On 2014-05-14 21:46, Boris Zbarsky wrote:
...
Second, there was in fact a good reason for the lack of previous
public discussion on this.  There were a lot of delicate negotiations
with various DRM vendors involved to get to the state where are now
(e.g. being able to sandbox the CDM).  Part of our negotiating
leverage in those discussions was the DRM vendors not knowing whether
we were going to do EME at all, and hence not knowing whether we would
simply walk away if their requirements were too onerous.  I believe
that in fact we would have done that, by the way.  Unfortunately,
having a public discussion on whether we'd be willing to implement EME
and under what circumstances would have removed a lot of that
negotiating leverage.

What exactly has been negotiated?

A sandboxed CDM that delivers the decrypted content back to the web browser does not sound like strong DRM.

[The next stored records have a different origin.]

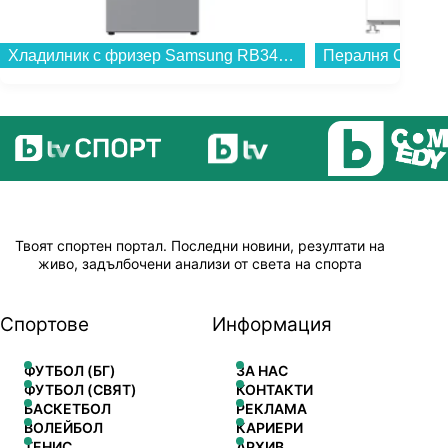
Хладилник с фризер Samsung RB34C670ESA/EF , 344 l, E , No Frost , Инокс...
Твоят спортен портал. Последни новини, резултати на
живо, задълбочени анализи от света на спорта
Спортове
Информация
ФУТБОЛ (БГ)
ЗА НАС
ФУТБОЛ (СВЯТ)
КОНТАКТИ
БАСКЕТБОЛ
РЕКЛАМА
ВОЛЕЙБОЛ
КАРИЕРИ
ТЕНИС
АРХИВ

Have Netflix got agreement to support such a weak CDM for HD content? What about other distributors? Is Mozilla's EME implementation even viable?

In what context does the sandbox run, and in what context does the CDM run?

If the CDM and sandbox run as a user process on the CPU on Linux then how does this offer any content protection?

Have the content owners and DRM vendors really given up so much?

The EME DRM proponents rejected sandboxing at the W3C discussions. Has anything changed?

Is the code available yet?

Without knowing such details we can not judge this development.